LOS ANGELES – Hype video after hype video, each obnoxiously louder than the last, touting the Los Angeles Dodgers’ singular greatness, if not invincibility, pulsed between innings over three hype nights in SoCal and the Toronto Blue Jays tore apart the Hollywood hagiography.

The team that segments of the baseball world are being forced to recognize, that has given the defending champions more than they can handle thus far in this captivating World Series, is heading home on the cusp of a title. A reality that would have been met with incredulity, if not laughter, back when pitchers and catchers reported to camp on Valentine’s Day.

Yet this group of Blue Jays truly believed when others did not, and when obstacles emerged, they found a way, and when they needed players to emerge, they did, and it’s been the story of their season that was once again reflected in a crucial victory, this one 6-1 on Wednesday night.

Trey Yesavage, the 22-year-old who started the season in low-A and progressively has made bigger and bigger starts across five levels, dominated in a way the Blue Jays could only have imagined in their dreams in his biggest outing yet. He faced down Shohei Ohtani right out of the gate, inducing a weak chopper to the mound that showed he was up to the task, and overmatched the Dodgers for the next seven innings, allowing one run on three hits with no walks and 12 strikeouts, establishing multiple bests for a rookie along the way.

The Blue Jays offence, meanwhile, immediately began to rough up Blake Snell the way Rufus Wainwright roughed up the singing of O Canada before a crowd of 52,175.

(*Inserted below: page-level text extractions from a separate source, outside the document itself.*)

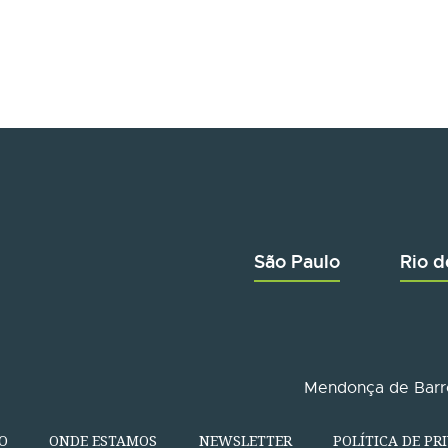
São Paulo
Rio d
Mendonça de Barro
O
ONDE ESTAMOS
NEWSLETTER
POLÍTICA DE PR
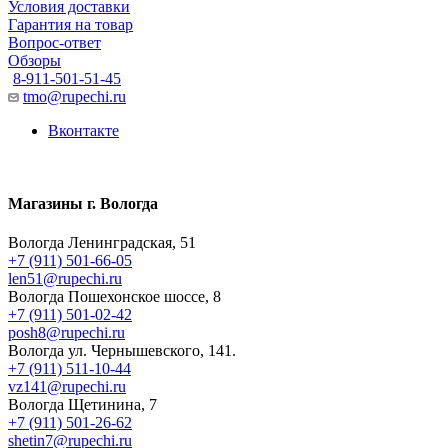
Условия доставки
Гарантия на товар
Вопрос-ответ
Обзоры
8-911-501-51-45
tmo@rupechi.ru
Вконтакте
Магазины г. Вологда
Вологда Ленинградская, 51
+7 (911) 501-66-05
len51@rupechi.ru
Вологда Пошехонское шоссе, 8
+7 (911) 501-02-42
posh8@rupechi.ru
Вологда ул. Чернышевского, 141.
+7 (911) 511-10-44
vz141@rupechi.ru
Вологда Щетинина, 7
+7 (911) 501-26-62
shetin7@rupechi.ru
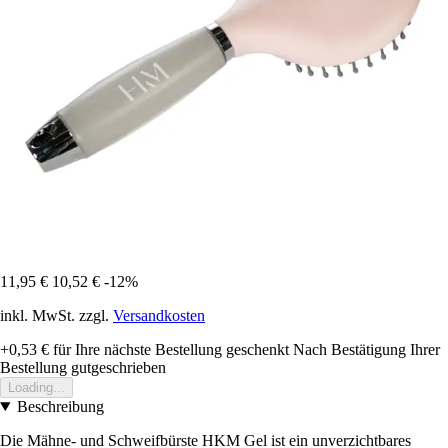
11,95 €
10,52 €
-12%
inkl. MwSt. zzgl.
Versandkosten
+0,53 €
für Ihre nächste Bestellung geschenkt
Nach Bestätigung Ihrer
Bestellung gutgeschrieben
Loading...
Beschreibung
Die Mähne- und Schweifbürste HKM Gel ist ein unverzichtbares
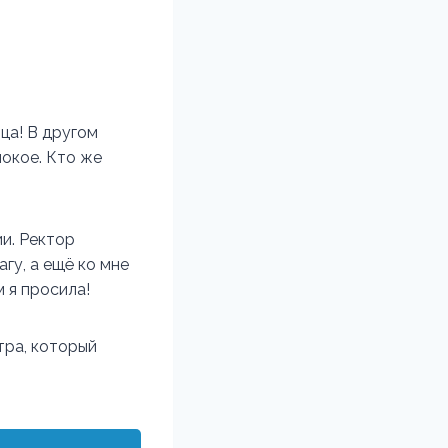
ца! В другом
покое. Кто же
ии. Ректор
гу, а ещё ко мне
м я просила!
тра, который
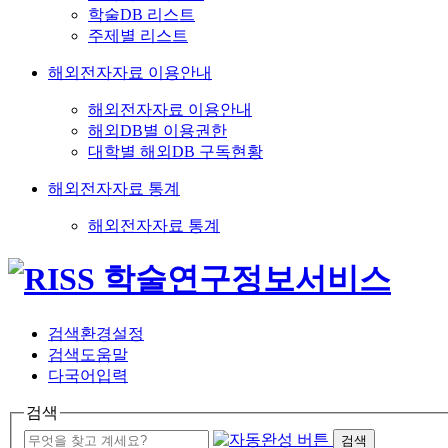
학술DB 리스트
주제별 리스트
해외전자자료 이용안내
해외전자자료 이용안내
해외DB별 이용권한
대학별 해외DB 구독현황
해외전자자료 통계
해외전자자료 통계
검색환경설정
검색도움말
다국어입력
검색
검색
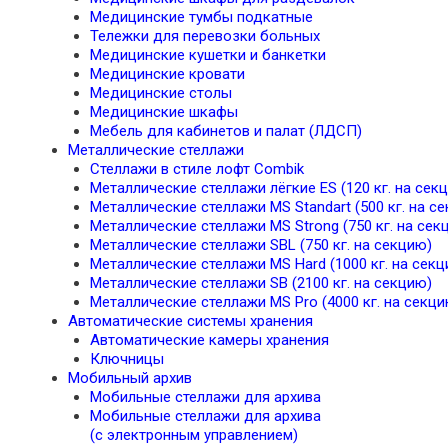
Медицинские тумбы подкатные
Тележки для перевозки больных
Медицинские кушетки и банкетки
Медицинские кровати
Медицинские столы
Медицинские шкафы
Мебель для кабинетов и палат (ЛДСП)
Металлические стеллажи
Стеллажи в стиле лофт Combik
Металлические стеллажи лёгкие ES (120 кг. на сек
Металлические стеллажи MS Standart (500 кг. на с
Металлические стеллажи MS Strong (750 кг. на сек
Металлические стеллажи SBL (750 кг. на секцию)
Металлические стеллажи MS Hard (1000 кг. на секц
Металлические стеллажи SB (2100 кг. на секцию)
Металлические стеллажи MS Pro (4000 кг. на секци
Автоматические системы хранения
Автоматические камеры хранения
Ключницы
Мобильный архив
Мобильные стеллажи для архива
Мобильные стеллажи для архива
(с электронным управлением)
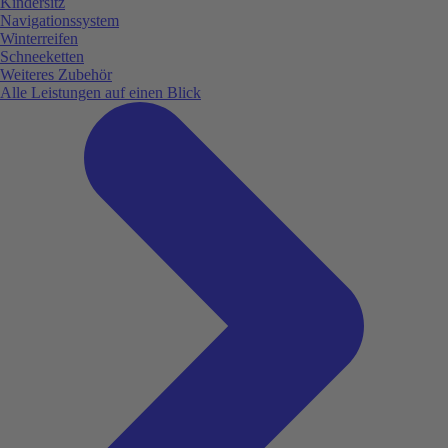
Kindersitz
Navigationssystem
Winterreifen
Schneeketten
Weiteres Zubehör
Alle Leistungen auf einen Blick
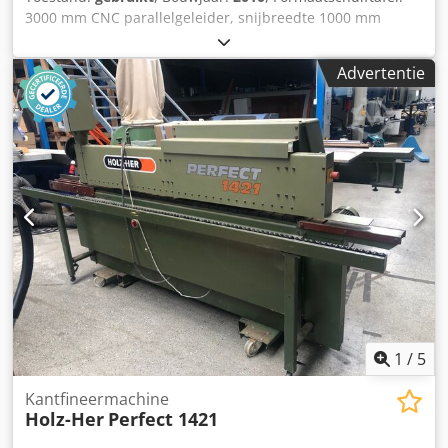
3000 mm CNC parallelgeleider, snijbreedte 1000 mm
Motor: 5,5 kW elektromotor Elektrische hoogte- en
kantelverstelling Kantelbereik: 0,5-47° Digitale aanduiding
Advertentie
van kanteling en zaaghoogte Zaagblad diameter: max. 550
mm Maximale zaaghoogte: 200 mm Voorbereid voor
voorsnijder Bedieningspaneel op ooghoogte, draaibaar
Voorste tafel, draaibaar Tafelverlenging 840 mm Hoek-
verstekgeleider 3200 mm Digital L Opslaglocatie:
Leverancier Dedpfozccg Dsx Afhjwa
1
/
5
Kantfineermachine
Holz-Her
Perfect 1421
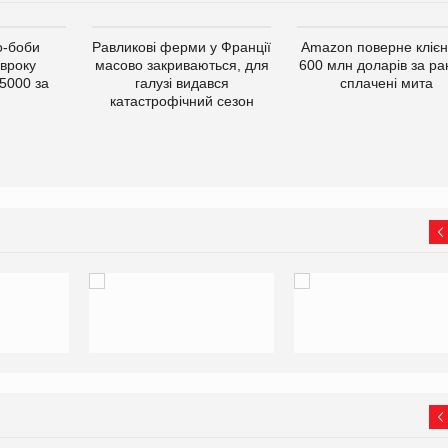
о-боби
Равликові ферми у Франції
Amazon поверне кліє
івроку
масово закриваються, для
600 млн доларів за ра
5000 за
галузі видався
сплачені мита
катастрофічний сезон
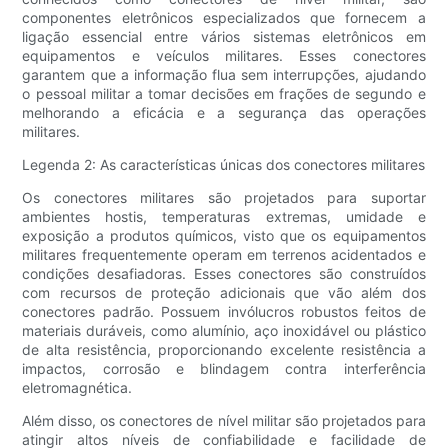
componentes eletrônicos especializados que fornecem a
ligação essencial entre vários sistemas eletrônicos em
equipamentos e veículos militares. Esses conectores
garantem que a informação flua sem interrupções, ajudando
o pessoal militar a tomar decisões em frações de segundo e
melhorando a eficácia e a segurança das operações
militares.
Legenda 2: As características únicas dos conectores militares
Os conectores militares são projetados para suportar
ambientes hostis, temperaturas extremas, umidade e
exposição a produtos químicos, visto que os equipamentos
militares frequentemente operam em terrenos acidentados e
condições desafiadoras. Esses conectores são construídos
com recursos de proteção adicionais que vão além dos
conectores padrão. Possuem invólucros robustos feitos de
materiais duráveis, como alumínio, aço inoxidável ou plástico
de alta resistência, proporcionando excelente resistência a
impactos, corrosão e blindagem contra interferência
eletromagnética.
Além disso, os conectores de nível militar são projetados para
atingir altos níveis de confiabilidade e facilidade de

Davis Schneider, batting leadoff after George Springer’s latest attempt to return from a right-side issue came up short, launched Blake Snell’s first pitch, a 96.6 m.p.h. fastball, 373 feet to left field to open the scoring. He’d barely taken off the club’s home run jacket when Vladimir Guerrero Jr. clobbered the game’s third pitch, a 96 m.p.h. heater, and lined it over the wall in left.

After Yesavage’s one mistake, a fastball up and in that Kiké Hernandez ripped over the wall in left in the third inning, the Blue Jays responded immediately, capitalizing on each and every Dodgers mistake.

Daulton Varsho opened the fourth by slicing a ball to right field, where Teoscar Hernandez made an ill-advised dive and turned a single into a triple, a scene very familiar to his former club. Ernie Clement followed by lining a ball to centre, scoring Varsho easily to make it 3-1.

A two-spot in the seventh knocked out Snell, as Addison Barger opened the inning with a single, took second and third on wild pitches as Andres Gimenez walked and then scored on another wild pitch from Edgardo Henriquez that was Ball 4 to Guerrero. Bo Bichette followed with an RBI single that made it 5-1, while in the eighth, Ernie Clement led off with a single, took second on yet another wild pitch, advanced to third on Barger’s groundout to the right side and scored on Isiah Kiner-Falefa’s RBI single through a drawn-in infield.

Seranthony Dominguez pitched a clean eighth while Jeff Hoffman handled the ninth, closing out a spectacular pitching performance. 

The seven innings for Yesavage marked his longest outing of the season, topping the six he worked for low-A Dunedin versus Clearwater on May 1. The 104 pitches he threw marked another season high, surpassing the 94 he threw Sept. 27 against the Tampa Bay Rays.

And after a good but not great Game 1 outing, when he allowed two runs over four innings and navigated enough traffic for Dodgers manager Dave Roberts to say that “there were a lot of pitches that we missed,” Yesavage left them nothing this time out.

An eighth-inning video implored Dodgers fans to make some noise, to not let the opposition “think that they got us.” After a quiet bottom half, one lonely fan yelled, “the series isn’t over,” again and again, and he was right. But the story the Dodgers have been telling their fans all year just hit a major twist, and the Blue Jays have two chances to write the ending they want.